Uno studio promosso dall’Istituto superiore di Sanità sui risultati degli interventi di by-pass aortocoronarici ha suscitato vivaci proteste in alcune strutture ospedaliere che si sono viste attribuire «numeri» sbagliati e giudizi ingenerosi. Lo studio ha riguardato 64 centri di cardiochirurgia (in Italia ce ne sono 88) e la loro attività tra il mese di gennaio del 2002 e il mese di settembre del 2004.
Tra gli errori commessi dallo studio in parola c’è quello di affastellare dati che in certi casi riguardano brevi periodi (sei mesi) e in altri lunghi periodi (trentadue mesi). Questi dati hanno riguardato pochi pazienti, in un caso 63, o molti (1.690). Il professor Lorenzo Menicanti, che dirige la seconda Divisione di cardiochirurgia del Policlinico di San Donato, giudica «priva di attendibilità scientifica» la ricerca dell’Istituto superiore di Sanità. Molte le motivazioni che sono alla base di questa bocciatura. «Ci sono errori clamorosi e inaccettabili», dice. Il nostro Centro, noto sul piano internazionale, si è visto attribuire una mortalità del 4,3 per cento, superiore a quella reale, che è del 3,4 per cento. Inoltre abbiamo visto classificati come Centri d’eccellenza alcuni Istituti privi perfino del Pronto Soccorso, chiusi spesso durante l’anno». La cardiochirurgia di San Donato, sottolinea Menicanti, è tra le prime cinque d’Europa ed esegue ogni anno più di 2mila interventi. È una «scuola» cui accorrono, per imparare, cardiochirurghi di tutto il mondo. Dal 1988 ad oggi, abbiamo operato nelle nostre due Divisioni di cardiochirurgia 31mila pazienti, anche con più di 70 anni».

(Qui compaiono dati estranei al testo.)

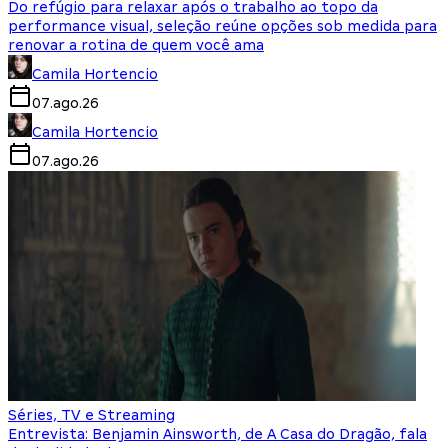
Do refúgio para relaxar após o trabalho ao topo da
performance visual, seleção reúne opções sob medida para
renovar a rotina de quem você ama
Camila Hortencio
07.ago.26
Camila Hortencio
07.ago.26
Séries, TV e Streaming
Entrevista: Benjamin Ainsworth, de A Casa do Dragão, fala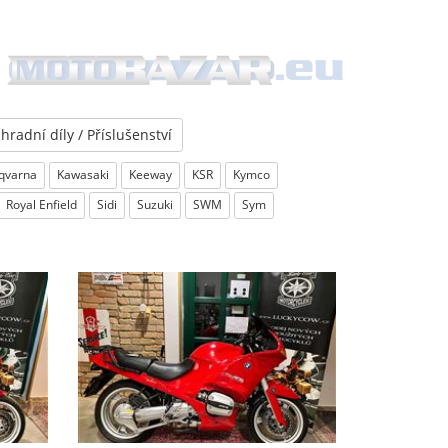
hradní díly / Příslušenství
qvarna
Kawasaki
Keeway
KSR
Kymco
Royal Enfield
Sidi
Suzuki
SWM
Sym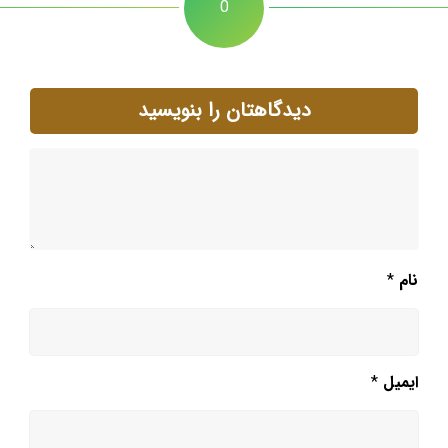
0
دیدگاهتان را بنویسید
نام
*
ایمیل
*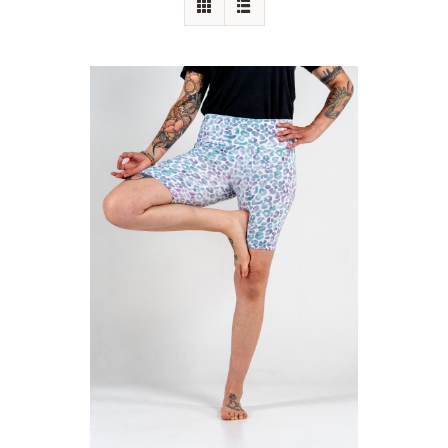
Augenkissen
Einzelstücke
Produktanpassung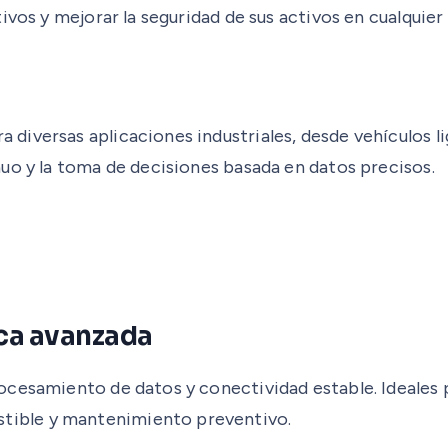
ivos y mejorar la seguridad de sus activos en cualquier
iversas aplicaciones industriales, desde vehículos l
uo y la toma de decisiones basada en datos precisos.
ica avanzada
cesamiento de datos y conectividad estable. Ideales p
ible y mantenimiento preventivo.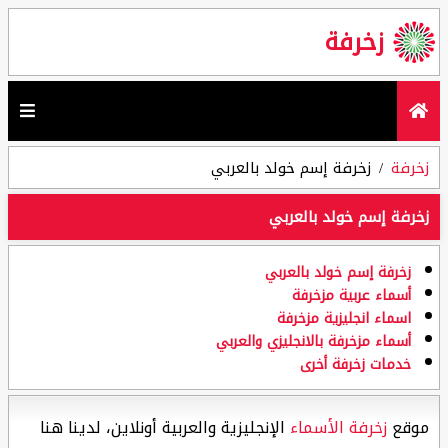
زخرفة
زخرفة
زخرفة إسم خولد بالعربي
زخرفة إسم خولد بالعربي
زخرفة إسم خولد بالعربي
أسماء عربية مزخرفة
اسماء انجليزية مزخرفة
أسماء مزخرفة بالانجليزي والعربي
خدمات زخرفة أخرى
موقع
زخرفة الأسماء
الإنجليزية والعربية أونلاين، لدينا هنا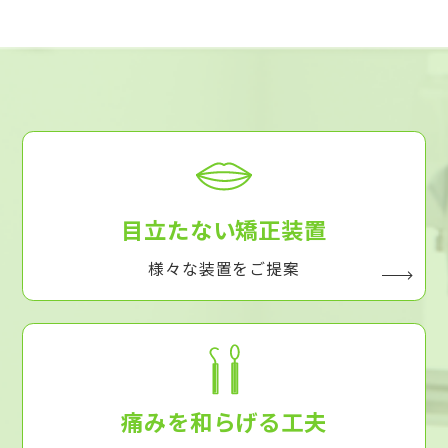
目立たない矯正装置
様々な装置をご提案
痛みを和らげる工夫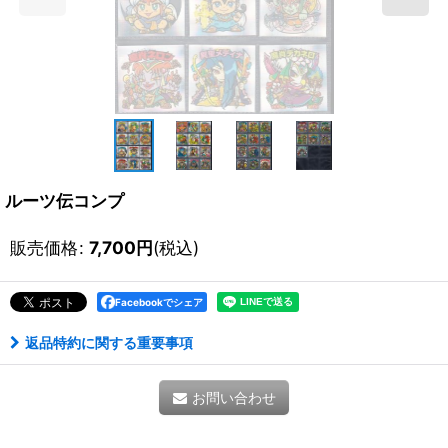
ルーツ伝コンプ
販売価格
:
7,700
円
(税込)
Facebookでシェア
返品特約に関する重要事項
お問い合わせ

Continua Menicanti: «Le statistiche o si fanno con rigore o sono inutili. Nello studio dell’Istituto superiore di Sanità si afferma che l’angina instabile è presente nel 65% della popolazione in alcuni centri che hanno partecipato allo studio.

Nel mondo scientifico, invece, si sostiene - con ragione - che non supera mai il 15%. Altri marchiani errori riguardano il diabete, l’insufficienza renale, le arteriopatie periferiche. Tutto ciò fa dubitare i pazienti che hanno provato, a loro spese, l’inefficienza di alcuni modelli».